[Collected data]
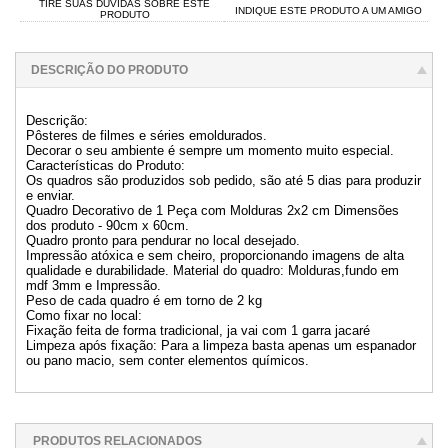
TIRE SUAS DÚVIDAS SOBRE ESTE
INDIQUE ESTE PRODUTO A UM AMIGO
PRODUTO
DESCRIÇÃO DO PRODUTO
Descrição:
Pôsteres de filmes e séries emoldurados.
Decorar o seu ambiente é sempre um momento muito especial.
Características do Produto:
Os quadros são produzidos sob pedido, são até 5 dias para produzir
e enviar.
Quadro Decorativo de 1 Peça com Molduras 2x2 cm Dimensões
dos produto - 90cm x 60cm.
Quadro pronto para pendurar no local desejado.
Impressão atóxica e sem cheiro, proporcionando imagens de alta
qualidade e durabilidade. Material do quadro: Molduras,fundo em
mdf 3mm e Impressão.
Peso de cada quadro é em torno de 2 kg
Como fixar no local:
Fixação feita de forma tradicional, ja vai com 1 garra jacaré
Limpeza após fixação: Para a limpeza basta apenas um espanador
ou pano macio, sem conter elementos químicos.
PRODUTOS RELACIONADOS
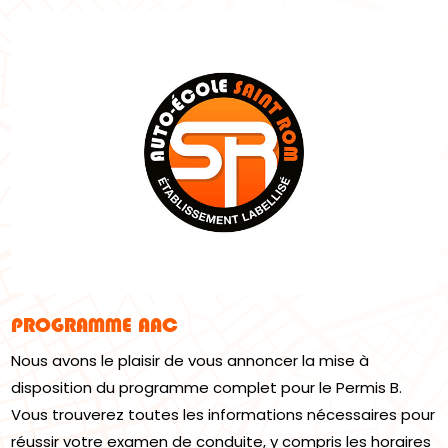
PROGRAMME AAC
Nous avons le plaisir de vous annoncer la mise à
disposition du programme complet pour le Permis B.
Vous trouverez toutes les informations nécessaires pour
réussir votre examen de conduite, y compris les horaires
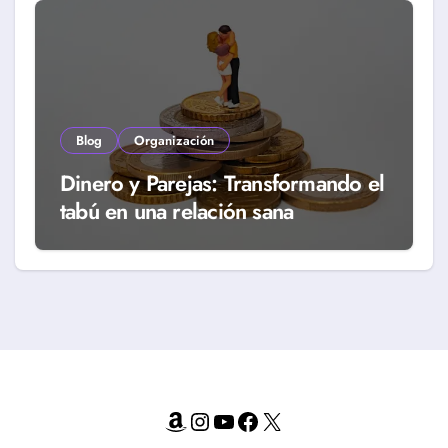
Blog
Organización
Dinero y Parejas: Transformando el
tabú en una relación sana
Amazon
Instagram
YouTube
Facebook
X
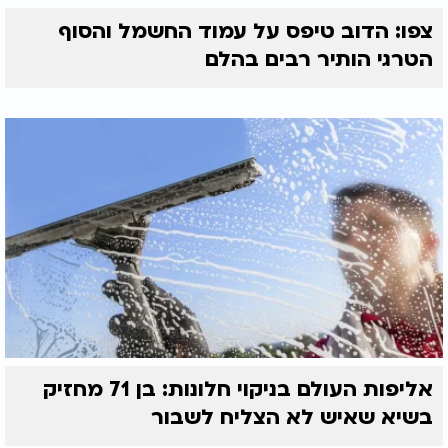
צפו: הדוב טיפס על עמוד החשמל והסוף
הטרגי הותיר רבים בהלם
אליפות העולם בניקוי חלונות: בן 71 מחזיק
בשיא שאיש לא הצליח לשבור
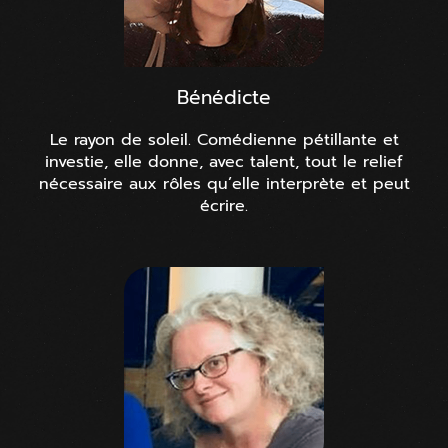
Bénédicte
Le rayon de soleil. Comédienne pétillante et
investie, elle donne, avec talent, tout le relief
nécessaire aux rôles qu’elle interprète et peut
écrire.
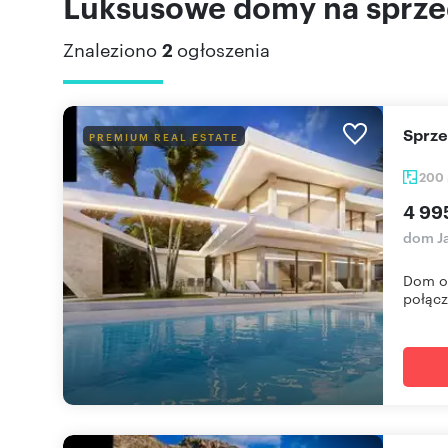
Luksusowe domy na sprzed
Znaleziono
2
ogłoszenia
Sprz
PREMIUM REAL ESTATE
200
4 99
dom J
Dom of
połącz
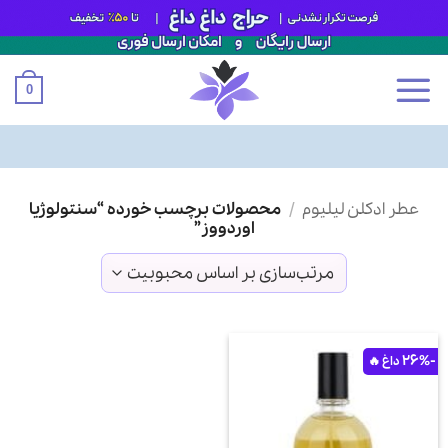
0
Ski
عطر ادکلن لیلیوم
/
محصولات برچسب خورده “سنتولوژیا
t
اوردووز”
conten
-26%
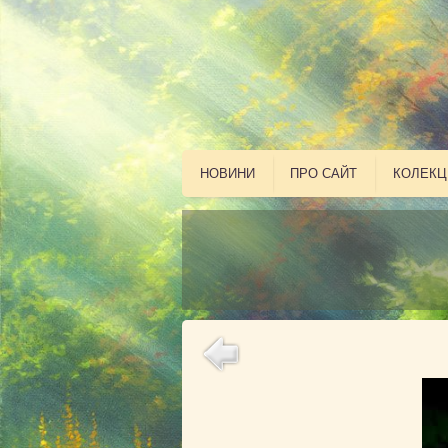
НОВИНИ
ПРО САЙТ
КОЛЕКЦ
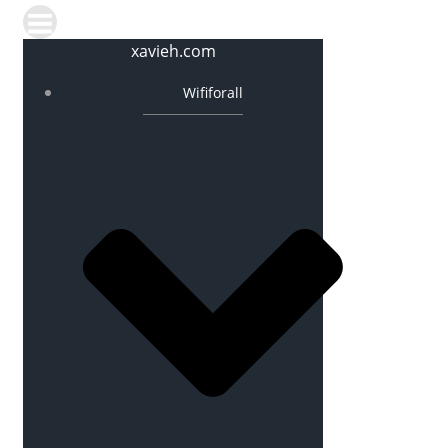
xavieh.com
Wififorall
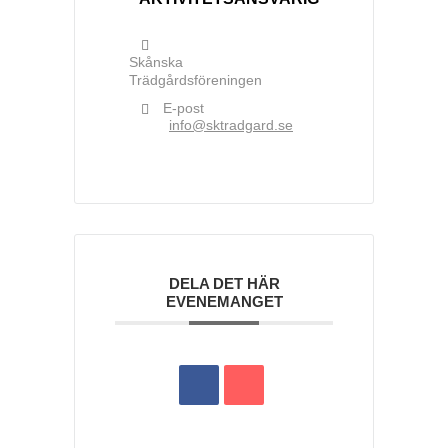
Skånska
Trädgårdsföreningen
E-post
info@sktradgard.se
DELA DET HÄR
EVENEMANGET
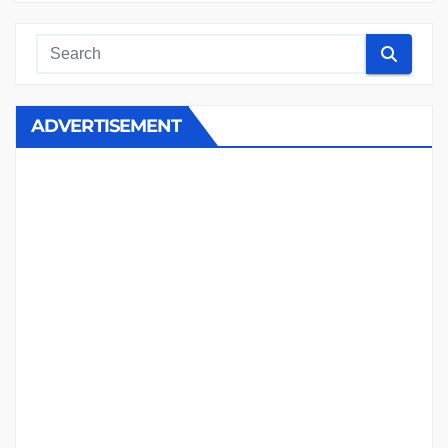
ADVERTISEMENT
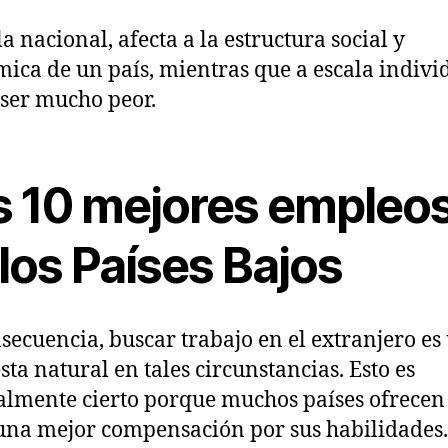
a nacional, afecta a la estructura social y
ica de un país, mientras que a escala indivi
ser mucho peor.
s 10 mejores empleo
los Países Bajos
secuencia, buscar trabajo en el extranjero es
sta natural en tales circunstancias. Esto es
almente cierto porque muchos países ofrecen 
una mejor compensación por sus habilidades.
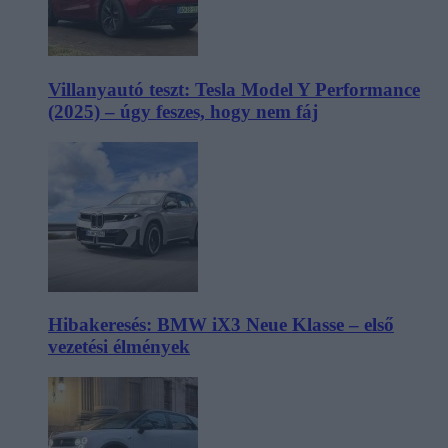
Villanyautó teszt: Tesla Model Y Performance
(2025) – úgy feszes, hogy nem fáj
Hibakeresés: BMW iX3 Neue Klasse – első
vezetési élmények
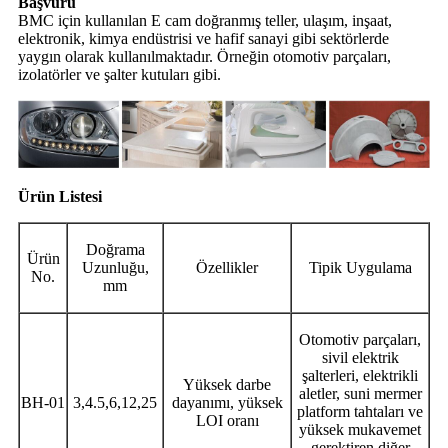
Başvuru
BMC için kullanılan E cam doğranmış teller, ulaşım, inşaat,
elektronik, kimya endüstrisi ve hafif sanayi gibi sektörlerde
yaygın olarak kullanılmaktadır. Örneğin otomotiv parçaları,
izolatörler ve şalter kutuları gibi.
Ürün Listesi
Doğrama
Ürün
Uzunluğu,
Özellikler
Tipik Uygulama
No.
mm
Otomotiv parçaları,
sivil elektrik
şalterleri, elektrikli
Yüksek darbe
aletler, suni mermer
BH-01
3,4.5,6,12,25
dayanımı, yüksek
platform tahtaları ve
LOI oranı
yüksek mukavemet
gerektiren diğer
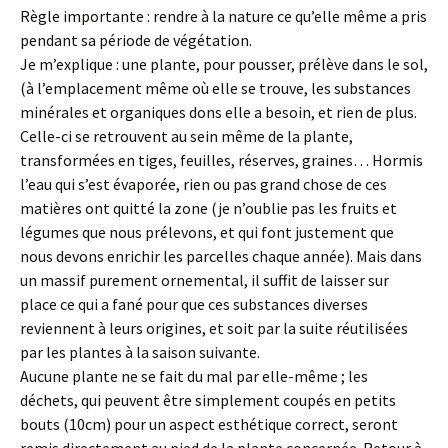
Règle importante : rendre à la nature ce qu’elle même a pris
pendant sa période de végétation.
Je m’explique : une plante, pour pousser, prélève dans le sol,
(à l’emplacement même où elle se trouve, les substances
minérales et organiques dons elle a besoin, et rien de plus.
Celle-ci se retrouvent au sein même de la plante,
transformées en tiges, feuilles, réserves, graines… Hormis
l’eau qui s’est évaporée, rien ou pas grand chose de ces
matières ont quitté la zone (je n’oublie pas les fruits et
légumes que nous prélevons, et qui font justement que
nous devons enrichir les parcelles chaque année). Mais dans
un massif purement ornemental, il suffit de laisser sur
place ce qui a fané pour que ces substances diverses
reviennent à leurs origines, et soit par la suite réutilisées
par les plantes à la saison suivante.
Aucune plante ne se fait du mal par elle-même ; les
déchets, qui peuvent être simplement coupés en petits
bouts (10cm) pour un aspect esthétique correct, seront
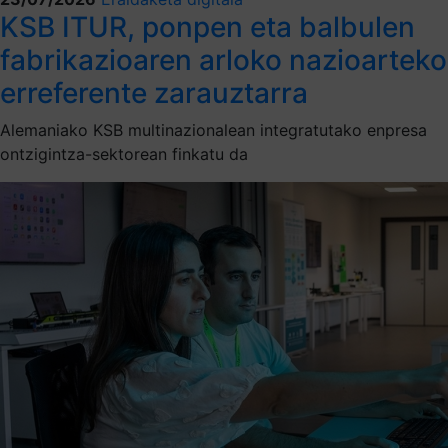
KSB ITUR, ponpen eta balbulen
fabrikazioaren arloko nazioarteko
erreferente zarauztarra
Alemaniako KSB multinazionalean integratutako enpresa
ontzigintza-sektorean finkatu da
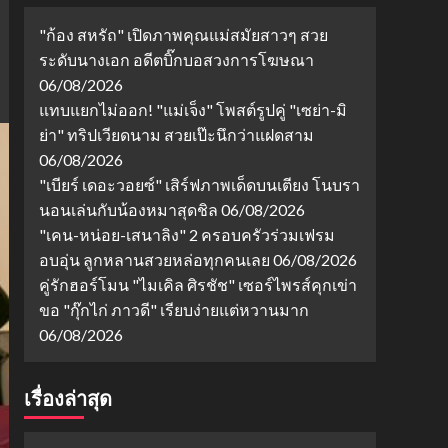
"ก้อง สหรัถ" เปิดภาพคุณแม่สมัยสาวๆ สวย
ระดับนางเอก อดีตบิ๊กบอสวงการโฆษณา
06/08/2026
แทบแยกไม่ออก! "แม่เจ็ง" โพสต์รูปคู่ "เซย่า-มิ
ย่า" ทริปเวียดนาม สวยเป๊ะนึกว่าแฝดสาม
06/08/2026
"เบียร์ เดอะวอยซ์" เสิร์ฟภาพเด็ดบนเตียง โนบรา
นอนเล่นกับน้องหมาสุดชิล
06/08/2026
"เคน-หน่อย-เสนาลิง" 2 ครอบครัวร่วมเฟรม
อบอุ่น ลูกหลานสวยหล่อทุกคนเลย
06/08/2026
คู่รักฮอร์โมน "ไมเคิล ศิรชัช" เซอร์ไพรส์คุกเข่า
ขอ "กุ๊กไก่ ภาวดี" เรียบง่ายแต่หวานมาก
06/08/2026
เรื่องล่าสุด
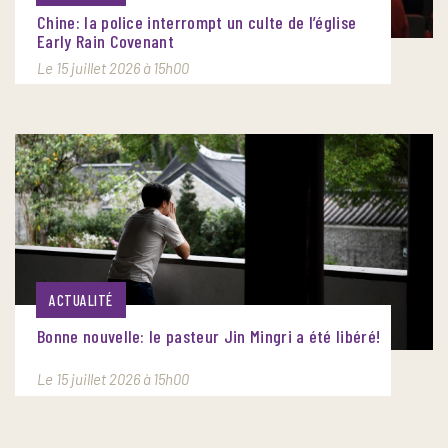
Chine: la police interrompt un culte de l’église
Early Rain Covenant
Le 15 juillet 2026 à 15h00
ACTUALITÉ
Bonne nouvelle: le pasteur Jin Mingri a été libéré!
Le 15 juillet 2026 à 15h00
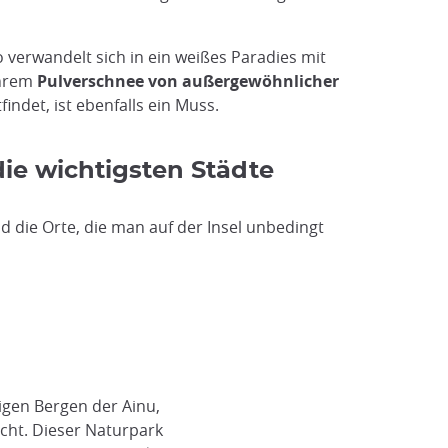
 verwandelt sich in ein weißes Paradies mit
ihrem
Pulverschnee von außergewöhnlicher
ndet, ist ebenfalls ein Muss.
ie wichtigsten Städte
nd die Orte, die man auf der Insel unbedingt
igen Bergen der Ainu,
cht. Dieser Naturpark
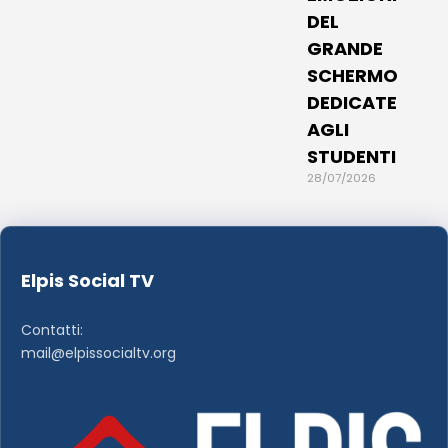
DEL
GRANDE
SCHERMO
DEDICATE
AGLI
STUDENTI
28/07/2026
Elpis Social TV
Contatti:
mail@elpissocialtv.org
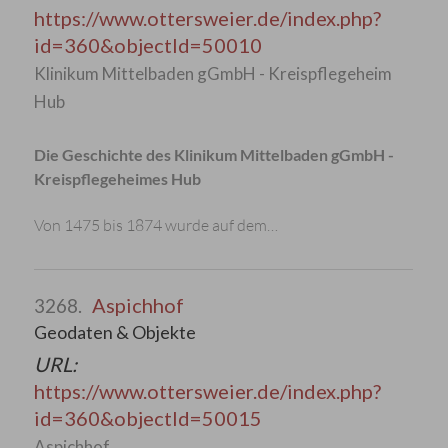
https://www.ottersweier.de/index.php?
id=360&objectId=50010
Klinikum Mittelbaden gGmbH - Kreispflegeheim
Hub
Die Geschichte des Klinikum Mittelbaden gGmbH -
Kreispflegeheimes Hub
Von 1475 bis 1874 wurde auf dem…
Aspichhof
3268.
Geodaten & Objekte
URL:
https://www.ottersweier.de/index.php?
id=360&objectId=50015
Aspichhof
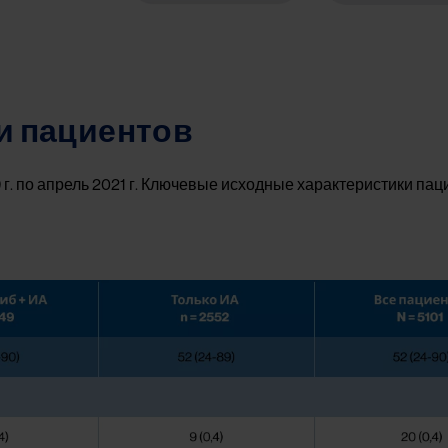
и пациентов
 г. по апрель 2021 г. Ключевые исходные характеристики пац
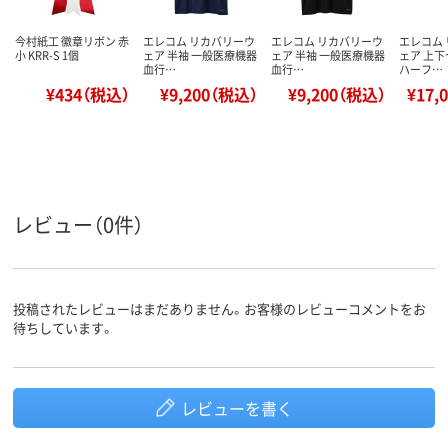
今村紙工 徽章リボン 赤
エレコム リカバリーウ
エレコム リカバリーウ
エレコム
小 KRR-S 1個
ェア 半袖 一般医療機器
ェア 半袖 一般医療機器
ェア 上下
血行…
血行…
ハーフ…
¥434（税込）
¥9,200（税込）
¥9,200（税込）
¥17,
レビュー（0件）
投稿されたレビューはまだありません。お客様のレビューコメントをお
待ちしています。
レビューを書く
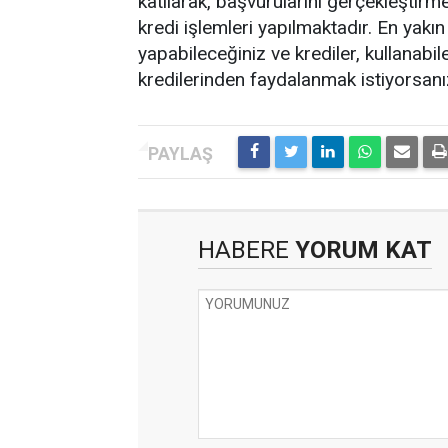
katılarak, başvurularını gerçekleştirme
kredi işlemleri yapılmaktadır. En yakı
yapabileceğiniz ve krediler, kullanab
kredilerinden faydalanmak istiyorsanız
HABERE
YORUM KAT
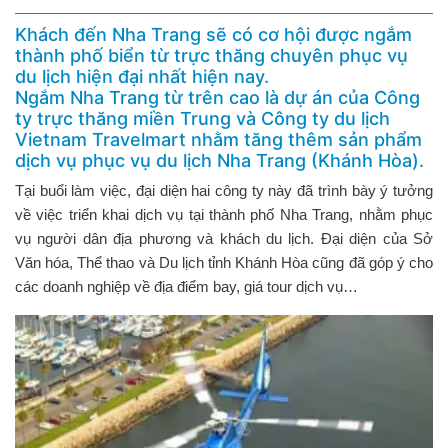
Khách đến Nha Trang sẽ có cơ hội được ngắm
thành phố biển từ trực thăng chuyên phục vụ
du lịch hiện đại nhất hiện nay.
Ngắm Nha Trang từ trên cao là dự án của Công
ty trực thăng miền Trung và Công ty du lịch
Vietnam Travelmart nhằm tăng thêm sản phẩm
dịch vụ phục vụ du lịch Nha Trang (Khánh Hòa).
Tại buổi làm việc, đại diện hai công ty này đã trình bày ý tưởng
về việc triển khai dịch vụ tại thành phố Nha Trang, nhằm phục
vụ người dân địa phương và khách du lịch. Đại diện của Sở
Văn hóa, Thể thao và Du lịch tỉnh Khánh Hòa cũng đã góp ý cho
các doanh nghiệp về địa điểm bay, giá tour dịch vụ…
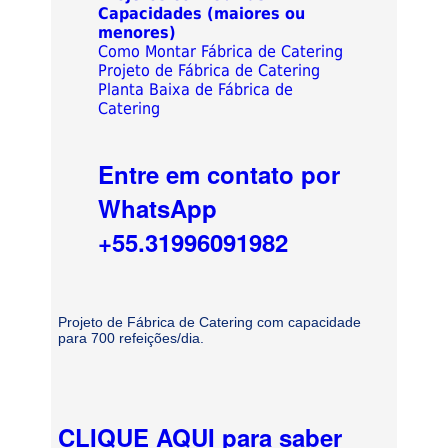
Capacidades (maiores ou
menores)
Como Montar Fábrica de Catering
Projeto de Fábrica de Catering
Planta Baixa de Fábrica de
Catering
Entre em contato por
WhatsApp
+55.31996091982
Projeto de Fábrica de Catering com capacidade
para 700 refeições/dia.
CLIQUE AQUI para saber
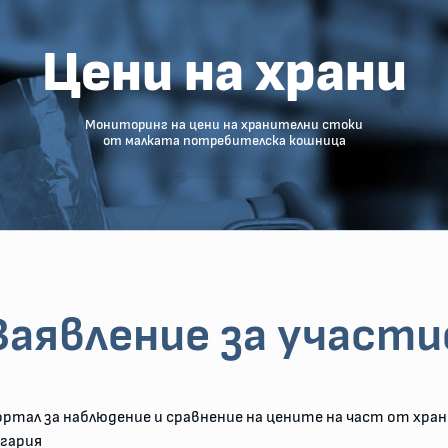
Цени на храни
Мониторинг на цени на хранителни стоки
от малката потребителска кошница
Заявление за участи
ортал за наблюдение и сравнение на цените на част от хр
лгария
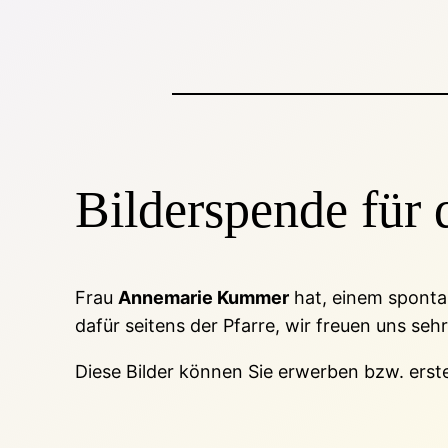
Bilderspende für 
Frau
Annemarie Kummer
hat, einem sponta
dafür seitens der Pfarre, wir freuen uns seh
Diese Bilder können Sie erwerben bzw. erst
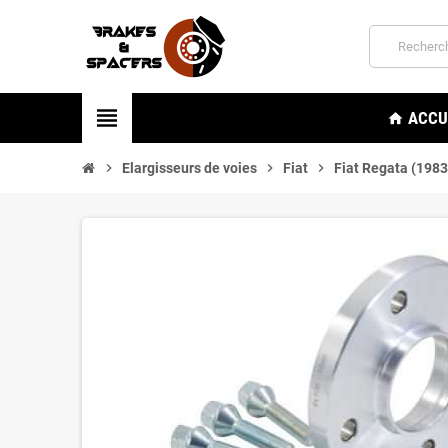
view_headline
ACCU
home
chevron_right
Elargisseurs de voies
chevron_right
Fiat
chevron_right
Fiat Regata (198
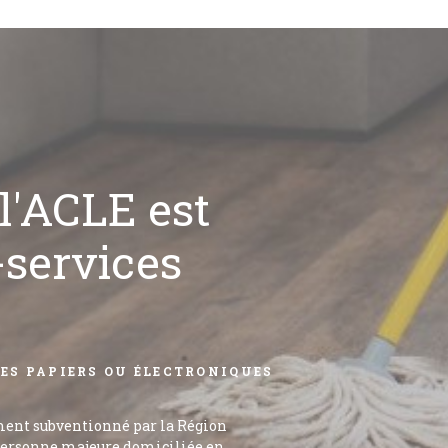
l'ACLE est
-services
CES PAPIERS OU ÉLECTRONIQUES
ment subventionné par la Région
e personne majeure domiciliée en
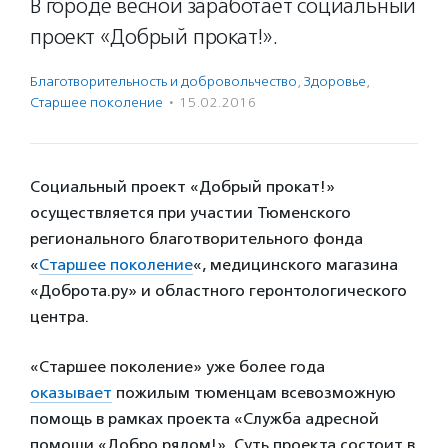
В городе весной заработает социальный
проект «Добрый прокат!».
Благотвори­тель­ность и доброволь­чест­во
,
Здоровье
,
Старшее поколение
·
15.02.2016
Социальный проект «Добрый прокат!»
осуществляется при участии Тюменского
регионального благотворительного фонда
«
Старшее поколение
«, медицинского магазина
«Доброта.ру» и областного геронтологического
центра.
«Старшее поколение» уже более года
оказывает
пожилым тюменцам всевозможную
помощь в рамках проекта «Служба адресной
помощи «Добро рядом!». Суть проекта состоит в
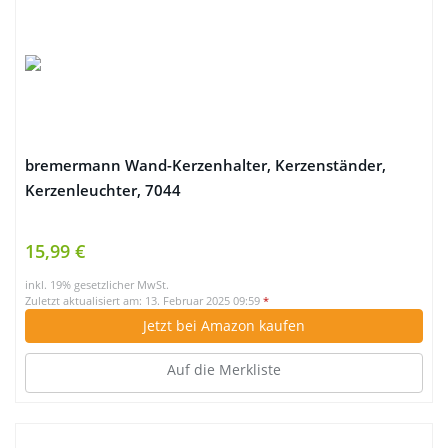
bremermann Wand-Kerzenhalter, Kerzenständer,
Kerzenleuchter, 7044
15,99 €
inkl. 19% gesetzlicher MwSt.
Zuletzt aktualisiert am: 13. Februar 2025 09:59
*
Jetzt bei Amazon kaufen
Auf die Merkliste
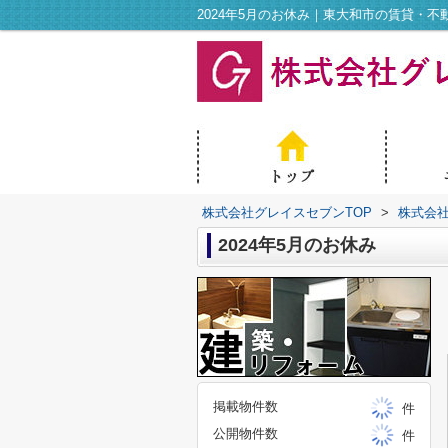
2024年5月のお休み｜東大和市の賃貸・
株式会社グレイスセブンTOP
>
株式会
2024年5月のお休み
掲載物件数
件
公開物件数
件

Problem –
Extract each line from the entries above that contains the string "substances".

Completed task –
(à l’emplacement même où elle se trouve, les substances
place ce qui a fané pour que ces substances diverses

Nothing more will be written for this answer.